- PROBLEM:
Your answer must be the data repeated exactly, with no pictures in it.

Collected data:
□ □ □ □
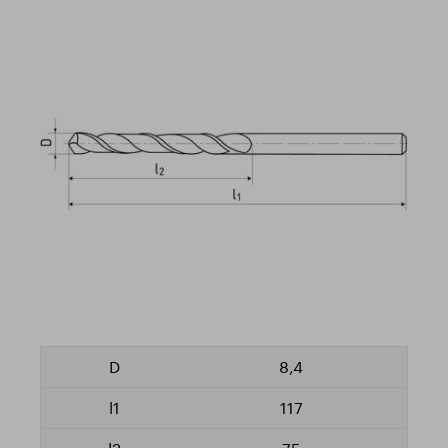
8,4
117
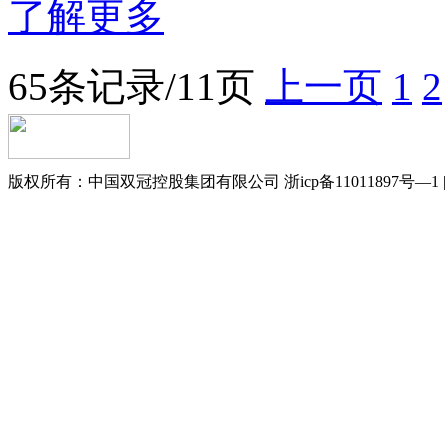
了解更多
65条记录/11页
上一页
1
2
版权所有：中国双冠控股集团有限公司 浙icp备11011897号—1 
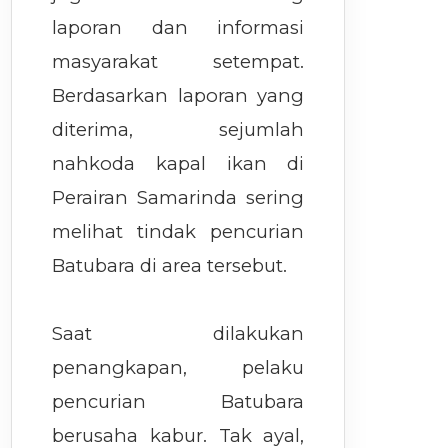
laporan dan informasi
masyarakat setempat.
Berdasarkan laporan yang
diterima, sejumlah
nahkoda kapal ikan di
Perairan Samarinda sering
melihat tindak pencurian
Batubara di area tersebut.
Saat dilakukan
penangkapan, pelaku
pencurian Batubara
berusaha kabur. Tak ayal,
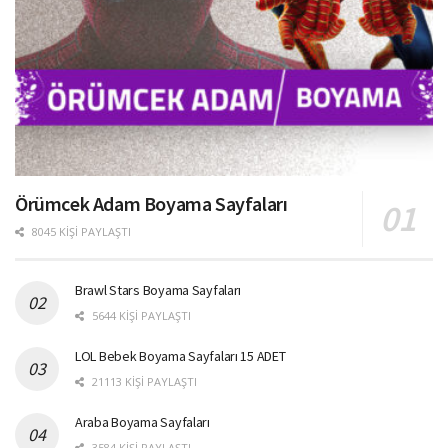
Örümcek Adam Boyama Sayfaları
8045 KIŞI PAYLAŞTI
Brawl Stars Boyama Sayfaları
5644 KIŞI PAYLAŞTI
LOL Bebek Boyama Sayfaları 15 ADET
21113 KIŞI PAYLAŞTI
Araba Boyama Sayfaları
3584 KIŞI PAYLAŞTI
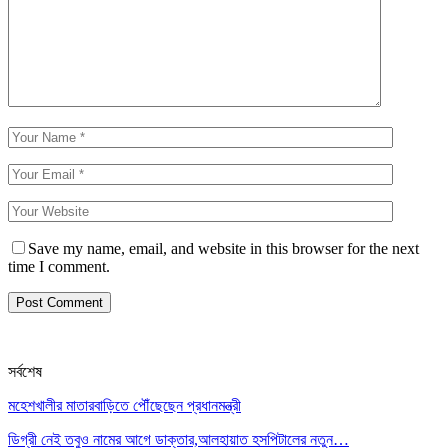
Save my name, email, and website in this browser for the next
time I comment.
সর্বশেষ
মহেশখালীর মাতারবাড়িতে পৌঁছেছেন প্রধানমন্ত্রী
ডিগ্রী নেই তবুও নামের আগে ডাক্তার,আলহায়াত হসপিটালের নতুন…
□ □ □ □
- RESPONSE TO THIS TASK:
8,4
117
了解更多
65条记录/11页
上一页
1
2
版权所有：中国双冠控股集团有限公司 浙icp备11011897号—1 
laporan dan informasi
masyarakat setempat.
Berdasarkan laporan yang
diterima, sejumlah
nahkoda kapal ikan di
Perairan Samarinda sering
melihat tindak pencurian
Batubara di area tersebut.
Saat dilakukan
penangkapan, pelaku
pencurian Batubara
berusaha kabur. Tak ayal,
Örümcek Adam Boyama Sayfaları
8045 KIŞI PAYLAŞTI
Brawl Stars Boyama Sayfaları
5644 KIŞI PAYLAŞTI
LOL Bebek Boyama Sayfaları 15 ADET
21113 KIŞI PAYLAŞTI
Araba Boyama Sayfaları
3584 KIŞI PAYLAŞTI
Save my name, email, and website in this browser for the next
time I comment.
সর্বশেষ
মহেশখালীর মাতারবাড়িতে পৌঁছেছেন প্রধানমন্ত্রী
ডিগ্রী নেই তবুও নামের আগে ডাক্তার,আলহায়াত হসপিটালের নতুন…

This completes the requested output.